§ **Task to carry out**
All records that follow are to be copied exactly, with images omitted.
====
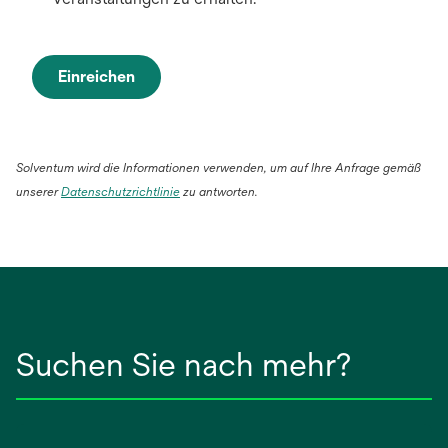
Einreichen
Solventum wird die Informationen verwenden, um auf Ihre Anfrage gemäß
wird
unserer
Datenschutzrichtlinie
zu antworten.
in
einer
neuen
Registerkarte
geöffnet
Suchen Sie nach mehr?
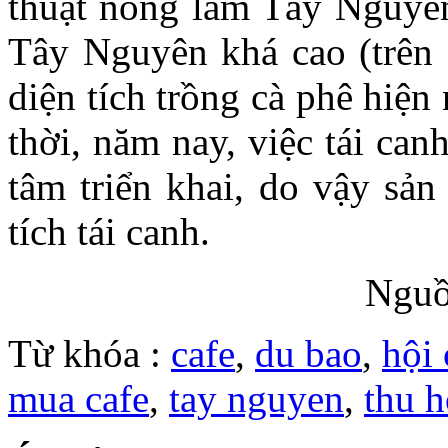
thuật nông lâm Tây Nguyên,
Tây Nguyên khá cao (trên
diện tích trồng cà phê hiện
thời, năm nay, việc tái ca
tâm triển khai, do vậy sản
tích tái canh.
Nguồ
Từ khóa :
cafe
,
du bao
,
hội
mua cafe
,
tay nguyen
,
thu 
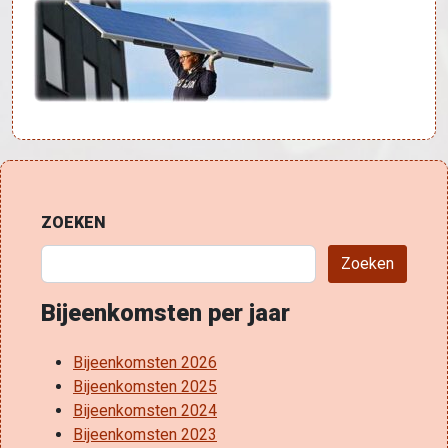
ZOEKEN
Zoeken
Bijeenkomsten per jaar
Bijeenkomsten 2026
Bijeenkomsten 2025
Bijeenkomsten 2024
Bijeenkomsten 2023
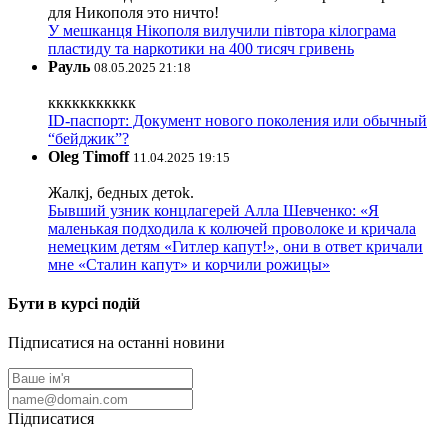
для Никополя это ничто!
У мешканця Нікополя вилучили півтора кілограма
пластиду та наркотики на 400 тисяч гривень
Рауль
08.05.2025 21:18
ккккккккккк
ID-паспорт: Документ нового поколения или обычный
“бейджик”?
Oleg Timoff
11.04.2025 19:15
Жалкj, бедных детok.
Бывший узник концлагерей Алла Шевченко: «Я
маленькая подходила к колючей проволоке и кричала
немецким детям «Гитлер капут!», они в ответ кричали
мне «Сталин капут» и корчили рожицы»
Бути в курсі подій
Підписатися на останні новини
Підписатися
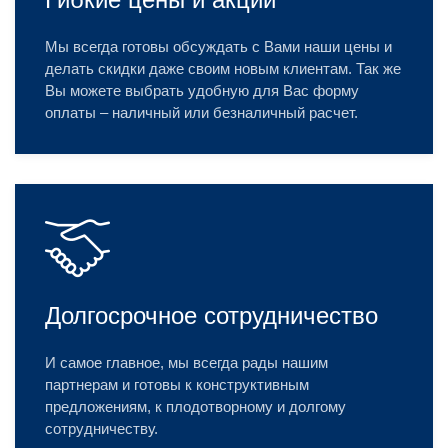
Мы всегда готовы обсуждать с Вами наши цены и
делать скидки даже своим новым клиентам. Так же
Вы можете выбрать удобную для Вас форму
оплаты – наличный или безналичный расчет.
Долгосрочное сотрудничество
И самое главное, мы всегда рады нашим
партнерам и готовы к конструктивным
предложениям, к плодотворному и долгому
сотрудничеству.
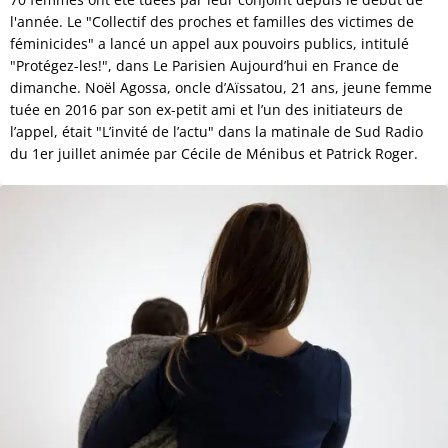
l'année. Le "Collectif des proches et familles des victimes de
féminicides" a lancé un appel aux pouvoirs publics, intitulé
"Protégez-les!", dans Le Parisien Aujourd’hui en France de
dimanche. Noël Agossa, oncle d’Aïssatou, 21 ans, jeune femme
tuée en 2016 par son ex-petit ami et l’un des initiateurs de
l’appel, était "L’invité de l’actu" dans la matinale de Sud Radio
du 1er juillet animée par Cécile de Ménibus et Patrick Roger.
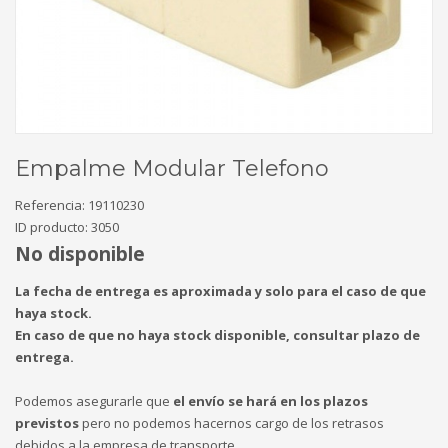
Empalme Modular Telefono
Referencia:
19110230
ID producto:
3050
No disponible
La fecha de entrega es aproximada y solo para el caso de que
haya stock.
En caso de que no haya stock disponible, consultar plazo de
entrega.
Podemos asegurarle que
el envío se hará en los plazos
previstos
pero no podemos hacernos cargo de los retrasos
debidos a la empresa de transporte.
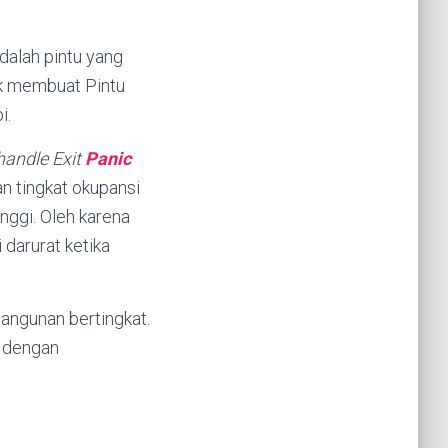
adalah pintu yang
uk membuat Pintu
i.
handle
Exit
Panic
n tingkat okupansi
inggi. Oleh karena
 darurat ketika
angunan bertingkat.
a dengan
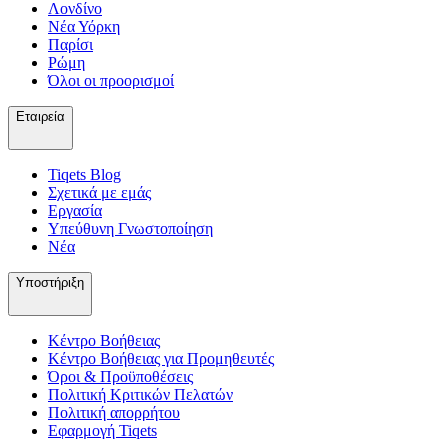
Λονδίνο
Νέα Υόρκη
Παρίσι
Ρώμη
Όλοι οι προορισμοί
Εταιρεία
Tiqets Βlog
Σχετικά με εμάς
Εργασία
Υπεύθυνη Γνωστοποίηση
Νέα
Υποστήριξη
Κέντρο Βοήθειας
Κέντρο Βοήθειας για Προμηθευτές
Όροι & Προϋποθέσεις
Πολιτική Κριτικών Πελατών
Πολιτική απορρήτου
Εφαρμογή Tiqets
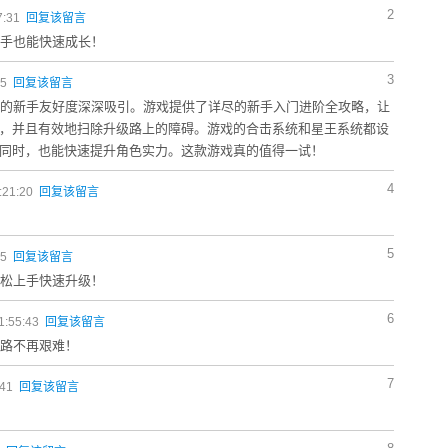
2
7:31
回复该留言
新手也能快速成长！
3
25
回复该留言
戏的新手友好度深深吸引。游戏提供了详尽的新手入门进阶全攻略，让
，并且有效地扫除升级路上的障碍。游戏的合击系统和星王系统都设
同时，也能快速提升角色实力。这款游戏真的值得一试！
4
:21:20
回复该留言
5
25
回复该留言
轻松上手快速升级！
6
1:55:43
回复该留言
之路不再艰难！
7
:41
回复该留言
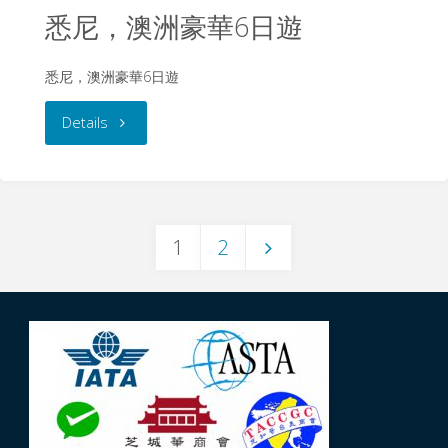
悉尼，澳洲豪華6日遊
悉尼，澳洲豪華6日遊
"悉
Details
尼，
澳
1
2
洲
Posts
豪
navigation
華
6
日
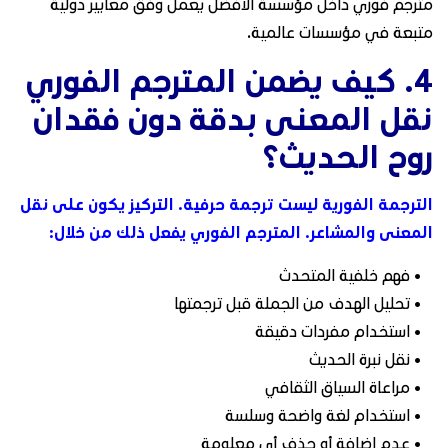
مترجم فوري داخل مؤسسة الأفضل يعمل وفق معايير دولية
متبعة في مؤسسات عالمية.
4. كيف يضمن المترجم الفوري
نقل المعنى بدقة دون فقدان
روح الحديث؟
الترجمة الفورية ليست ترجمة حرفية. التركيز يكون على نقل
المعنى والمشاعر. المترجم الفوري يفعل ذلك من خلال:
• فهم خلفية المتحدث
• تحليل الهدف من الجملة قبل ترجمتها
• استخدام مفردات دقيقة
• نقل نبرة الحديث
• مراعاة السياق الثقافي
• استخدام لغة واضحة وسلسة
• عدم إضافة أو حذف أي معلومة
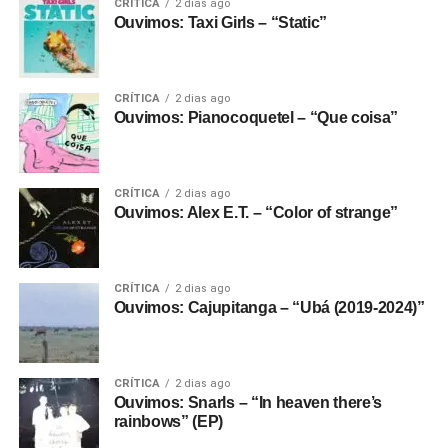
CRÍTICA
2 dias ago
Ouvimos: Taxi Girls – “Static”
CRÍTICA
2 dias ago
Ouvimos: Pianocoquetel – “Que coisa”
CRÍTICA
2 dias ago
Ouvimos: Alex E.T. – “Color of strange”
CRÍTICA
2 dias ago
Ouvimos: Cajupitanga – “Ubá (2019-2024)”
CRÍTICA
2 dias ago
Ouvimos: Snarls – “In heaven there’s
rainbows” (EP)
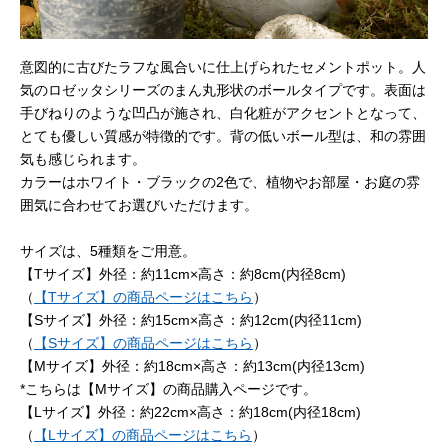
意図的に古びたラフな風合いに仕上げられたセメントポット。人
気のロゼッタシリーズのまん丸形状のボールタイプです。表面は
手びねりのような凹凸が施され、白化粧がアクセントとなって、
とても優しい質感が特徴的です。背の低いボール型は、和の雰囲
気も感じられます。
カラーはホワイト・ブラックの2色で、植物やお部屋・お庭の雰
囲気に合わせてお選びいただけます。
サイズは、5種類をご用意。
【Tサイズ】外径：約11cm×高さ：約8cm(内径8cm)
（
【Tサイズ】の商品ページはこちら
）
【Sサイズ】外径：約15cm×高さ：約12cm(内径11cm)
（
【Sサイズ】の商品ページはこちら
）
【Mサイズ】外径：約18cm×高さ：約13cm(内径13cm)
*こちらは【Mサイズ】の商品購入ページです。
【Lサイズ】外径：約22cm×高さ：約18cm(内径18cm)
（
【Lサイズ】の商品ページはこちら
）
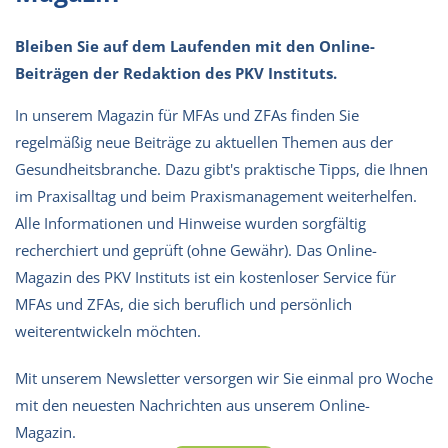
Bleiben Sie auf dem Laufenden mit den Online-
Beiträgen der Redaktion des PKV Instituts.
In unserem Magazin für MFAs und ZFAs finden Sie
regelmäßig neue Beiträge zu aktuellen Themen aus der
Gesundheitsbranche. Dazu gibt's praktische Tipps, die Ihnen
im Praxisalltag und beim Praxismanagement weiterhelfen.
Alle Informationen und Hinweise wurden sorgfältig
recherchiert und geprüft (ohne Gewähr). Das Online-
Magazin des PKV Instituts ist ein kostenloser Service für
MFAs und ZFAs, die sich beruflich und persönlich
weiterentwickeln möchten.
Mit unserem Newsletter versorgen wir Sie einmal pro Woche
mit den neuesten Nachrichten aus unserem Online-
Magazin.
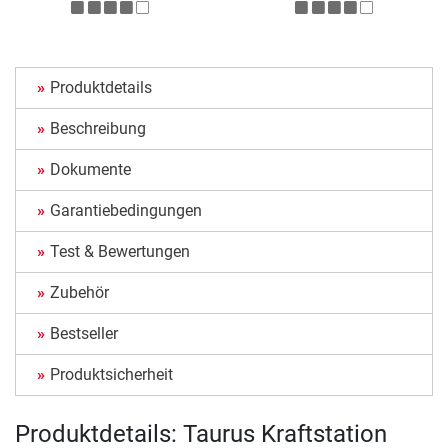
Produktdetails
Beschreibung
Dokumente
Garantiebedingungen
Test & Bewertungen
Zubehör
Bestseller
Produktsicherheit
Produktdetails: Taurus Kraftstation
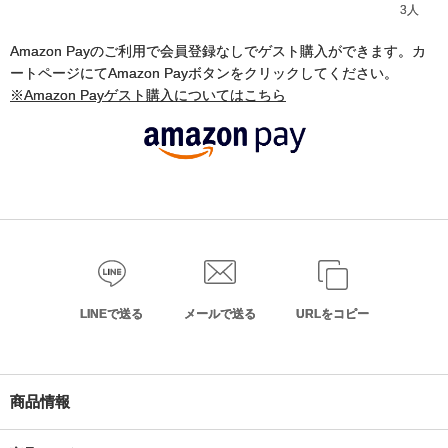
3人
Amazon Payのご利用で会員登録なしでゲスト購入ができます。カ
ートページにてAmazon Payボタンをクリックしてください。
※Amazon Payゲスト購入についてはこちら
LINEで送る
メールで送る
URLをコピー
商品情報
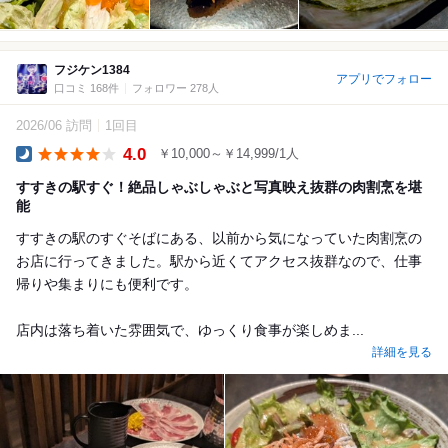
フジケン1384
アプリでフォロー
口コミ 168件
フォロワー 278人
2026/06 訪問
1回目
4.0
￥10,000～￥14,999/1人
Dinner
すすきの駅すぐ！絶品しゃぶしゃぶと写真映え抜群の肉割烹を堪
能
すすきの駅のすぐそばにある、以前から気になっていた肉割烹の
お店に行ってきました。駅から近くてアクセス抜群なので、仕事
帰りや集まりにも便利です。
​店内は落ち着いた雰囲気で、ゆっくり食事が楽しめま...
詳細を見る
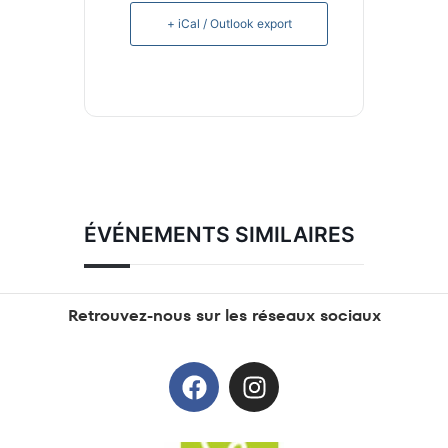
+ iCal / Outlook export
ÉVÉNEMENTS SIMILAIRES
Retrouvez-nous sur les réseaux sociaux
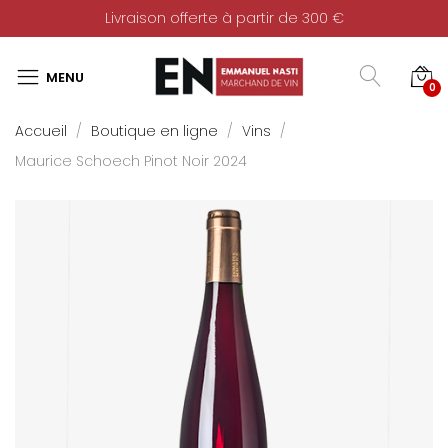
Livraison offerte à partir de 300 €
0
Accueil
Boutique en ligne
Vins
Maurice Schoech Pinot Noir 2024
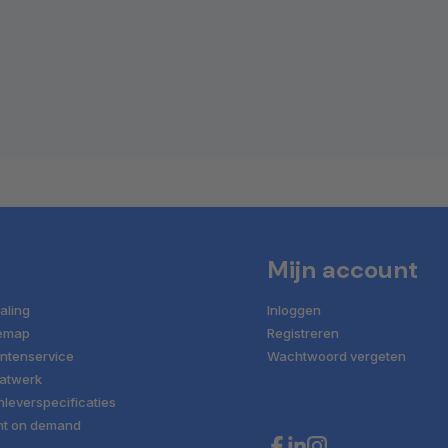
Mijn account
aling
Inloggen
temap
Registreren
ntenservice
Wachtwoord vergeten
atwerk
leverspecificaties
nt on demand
====
§ **Task solution**
Einreichen
Solventum wird die Informationen verwenden, um auf Ihre Anfrage gemäß
wird
unserer
Datenschutzrichtlinie
zu antworten.
in
einer
neuen
Registerkarte
geöffnet
Suchen Sie nach mehr?
thuật nông lâm Tây Nguyên,
Tây Nguyên khá cao (trên
diện tích trồng cà phê hiện
thời, năm nay, việc tái ca
tâm triển khai, do vậy sản
tích tái canh.
Nguồ
Từ khóa :
cafe
,
du bao
,
hội
mua cafe
,
tay nguyen
,
thu 
ZOEKEN
Zoeken
Bijeenkomsten per jaar
Bijeenkomsten 2026
Bijeenkomsten 2025
Bijeenkomsten 2024
Bijeenkomsten 2023
для Никополя это ничто!
У мешканця Нікополя вилучили півтора кілограма
пластиду та наркотики на 400 тисяч гривень
Рауль
08.05.2025 21:18
ккккккккккк
ID-паспорт: Документ нового поколения или обычный
“бейджик”?
Oleg Timoff
11.04.2025 19:15
Жалкj, бедных детok.
Бывший узник концлагерей Алла Шевченко: «Я
маленькая подходила к колючей проволоке и кричала
немецким детям «Гитлер капут!», они в ответ кричали
мне «Сталин капут» и корчили рожицы»
Бути в курсі подій
Підписатися на останні новини
Підписатися
Мы всегда готовы обсуждать с Вами наши цены и
делать скидки даже своим новым клиентам. Так же
Вы можете выбрать удобную для Вас форму
оплаты – наличный или безналичный расчет.
Долгосрочное сотрудничество
И самое главное, мы всегда рады нашим
партнерам и готовы к конструктивным
предложениям, к плодотворному и долгому
сотрудничеству.
l'année. Le "Collectif des proches et familles des victimes de
féminicides" a lancé un appel aux pouvoirs publics, intitulé
"Protégez-les!", dans Le Parisien Aujourd’hui en France de
dimanche. Noël Agossa, oncle d’Aïssatou, 21 ans, jeune femme
tuée en 2016 par son ex-petit ami et l’un des initiateurs de
l’appel, était "L’invité de l’actu" dans la matinale de Sud Radio
du 1er juillet animée par Cécile de Ménibus et Patrick Roger.
Empalme Modular Telefono
Referencia:
19110230
ID producto:
3050
No disponible
La fecha de entrega es aproximada y solo para el caso de que
haya stock.
En caso de que no haya stock disponible, consultar plazo de
entrega.
Podemos asegurarle que
el envío se hará en los plazos
previstos
pero no podemos hacernos cargo de los retrasos
debidos a la empresa de transporte.
adalah pintu yang
uk membuat Pintu
i.
handle
Exit
Panic
n tingkat okupansi
inggi. Oleh karena
 darurat ketika
angunan bertingkat.
a dengan
Λονδίνο
Νέα Υόρκη
Παρίσι
Ρώμη
Όλοι οι προορισμοί
Εταιρεία
Tiqets Βlog
Σχετικά με εμάς
Εργασία
Υπεύθυνη Γνωστοποίηση
Νέα
Υποστήριξη
Κέντρο Βοήθειας
Κέντρο Βοήθειας για Προμηθευτές
Όροι & Προϋποθέσεις
Πολιτική Κριτικών Πελατών
Πολιτική απορρήτου
Εφαρμογή Tiqets
2
7:31
回复该留言
新手也能快速成长！
3
25
回复该留言
戏的新手友好度深深吸引。游戏提供了详尽的新手入门进阶全攻略，让
，并且有效地扫除升级路上的障碍。游戏的合击系统和星王系统都设
同时，也能快速提升角色实力。这款游戏真的值得一试！
4
:21:20
回复该留言
5
25
回复该留言
轻松上手快速升级！
6
1:55:43
回复该留言
之路不再艰难！
7
:41
回复该留言
悉尼，澳洲豪華6日遊
悉尼，澳洲豪華6日遊
"悉
Details
尼，
澳
1
2
洲
Posts
豪
navigation
華
6
日
مترجم فوري داخل مؤسسة الأفضل يعمل وفق معايير دولية
متبعة في مؤسسات عالمية.
4. كيف يضمن المترجم الفوري
نقل المعنى بدقة دون فقدان
روح الحديث؟
الترجمة الفورية ليست ترجمة حرفية. التركيز يكون على نقل
المعنى والمشاعر. المترجم الفوري يفعل ذلك من خلال:
• فهم خلفية المتحدث
• تحليل الهدف من الجملة قبل ترجمتها
• استخدام مفردات دقيقة
• نقل نبرة الحديث
• مراعاة السياق الثقافي
• استخدام لغة واضحة وسلسة
• عدم إضافة أو حذف أي معلومة
CRÍTICA
2 dias ago
Ouvimos: Taxi Girls – “Static”
CRÍTICA
2 dias ago
Ouvimos: Pianocoquetel – “Que coisa”
CRÍTICA
2 dias ago
Ouvimos: Alex E.T. – “Color of strange”
CRÍTICA
2 dias ago
Ouvimos: Cajupitanga – “Ubá (2019-2024)”
CRÍTICA
2 dias ago
Ouvimos: Snarls – “In heaven there’s
rainbows” (EP)
意図的に古びたラフな風合いに仕上げられたセメントポット。人
気のロゼッタシリーズのまん丸形状のボールタイプです。表面は
手びねりのような凹凸が施され、白化粧がアクセントとなって、
とても優しい質感が特徴的です。背の低いボール型は、和の雰囲
気も感じられます。
カラーはホワイト・ブラックの2色で、植物やお部屋・お庭の雰
囲気に合わせてお選びいただけます。
サイズは、5種類をご用意。
【Tサイズ】外径：約11cm×高さ：約8cm(内径8cm)
（
【Tサイズ】の商品ページはこちら
）
【Sサイズ】外径：約15cm×高さ：約12cm(内径11cm)
（
【Sサイズ】の商品ページはこちら
）
【Mサイズ】外径：約18cm×高さ：約13cm(内径13cm)
*こちらは【Mサイズ】の商品購入ページです。
【Lサイズ】外径：約22cm×高さ：約18cm(内径18cm)
（
【Lサイズ】の商品ページはこちら
）
Bleiben Sie auf dem Laufenden mit den Online-
Beiträgen der Redaktion des PKV Instituts.
In unserem Magazin für MFAs und ZFAs finden Sie
regelmäßig neue Beiträge zu aktuellen Themen aus der
Gesundheitsbranche. Dazu gibt's praktische Tipps, die Ihnen
im Praxisalltag und beim Praxismanagement weiterhelfen.
Alle Informationen und Hinweise wurden sorgfältig
recherchiert und geprüft (ohne Gewähr). Das Online-
Magazin des PKV Instituts ist ein kostenloser Service für
MFAs und ZFAs, die sich beruflich und persönlich
weiterentwickeln möchten.
Mit unserem Newsletter versorgen wir Sie einmal pro Woche
mit den neuesten Nachrichten aus unserem Online-
Magazin.
Produktdetails
Beschreibung
Dokumente
Garantiebedingungen
Test & Bewertungen
Zubehör
Bestseller
Produktsicherheit
Produktdetails: Taurus Kraftstation
3人
Amazon Payのご利用で会員登録なしでゲスト購入ができます。カ
ートページにてAmazon Payボタンをクリックしてください。
※Amazon Payゲスト購入についてはこちら
LINEで送る
メールで送る
URLをコピー
商品情報
フジケン1384
アプリでフォロー
口コミ 168件
フォロワー 278人
2026/06 訪問
1回目
4.0
￥10,000～￥14,999/1人
Dinner
すすきの駅すぐ！絶品しゃぶしゃぶと写真映え抜群の肉割烹を堪
能
すすきの駅のすぐそばにある、以前から気になっていた肉割烹の
お店に行ってきました。駅から近くてアクセス抜群なので、仕事
帰りや集まりにも便利です。
​店内は落ち着いた雰囲気で、ゆっくり食事が楽しめま...
詳細を見る
+ iCal / Outlook export
ÉVÉNEMENTS SIMILAIRES
Retrouvez-nous sur les réseaux sociaux
Livraison offerte à partir de 300 €
0
Accueil
Boutique en ligne
Vins
Maurice Schoech Pinot Noir 2024
Mijn account
aling
Inloggen
temap
Registreren
ntenservice
Wachtwoord vergeten
atwerk
leverspecificaties
nt on demand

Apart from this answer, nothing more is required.